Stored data

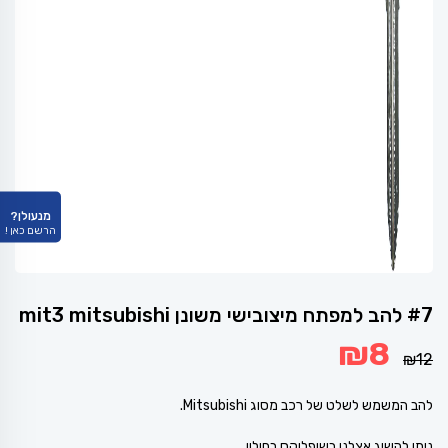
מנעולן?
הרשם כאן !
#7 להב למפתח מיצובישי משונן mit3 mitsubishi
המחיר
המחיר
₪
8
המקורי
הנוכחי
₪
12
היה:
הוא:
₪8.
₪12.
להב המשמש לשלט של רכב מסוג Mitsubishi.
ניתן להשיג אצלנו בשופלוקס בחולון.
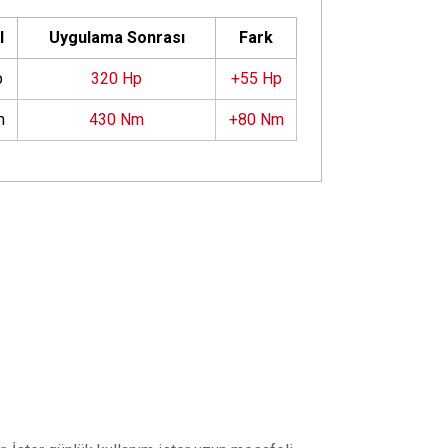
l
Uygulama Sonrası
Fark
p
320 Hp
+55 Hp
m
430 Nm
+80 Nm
...
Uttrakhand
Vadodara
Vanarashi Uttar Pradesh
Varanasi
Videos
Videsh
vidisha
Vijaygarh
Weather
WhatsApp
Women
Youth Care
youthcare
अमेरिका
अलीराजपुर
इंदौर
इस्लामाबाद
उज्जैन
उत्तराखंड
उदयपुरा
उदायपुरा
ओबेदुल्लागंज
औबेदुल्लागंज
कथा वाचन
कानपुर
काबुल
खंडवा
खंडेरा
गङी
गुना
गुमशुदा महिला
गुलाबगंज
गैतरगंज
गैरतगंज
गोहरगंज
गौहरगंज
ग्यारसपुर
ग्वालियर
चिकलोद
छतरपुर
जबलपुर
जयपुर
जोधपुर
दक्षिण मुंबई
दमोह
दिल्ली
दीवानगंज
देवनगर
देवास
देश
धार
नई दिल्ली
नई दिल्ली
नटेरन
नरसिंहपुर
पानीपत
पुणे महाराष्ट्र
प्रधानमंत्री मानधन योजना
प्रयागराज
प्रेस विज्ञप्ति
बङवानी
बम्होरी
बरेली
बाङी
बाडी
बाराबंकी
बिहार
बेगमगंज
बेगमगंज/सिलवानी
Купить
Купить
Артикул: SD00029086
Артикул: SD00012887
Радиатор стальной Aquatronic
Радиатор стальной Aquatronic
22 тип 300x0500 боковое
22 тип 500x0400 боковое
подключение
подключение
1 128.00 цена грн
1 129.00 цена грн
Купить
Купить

### Work task
Take every line from the records that holds "Артикул" and copy it down.

### Response area
Артикул: SD00029086
Артикул: SD00012887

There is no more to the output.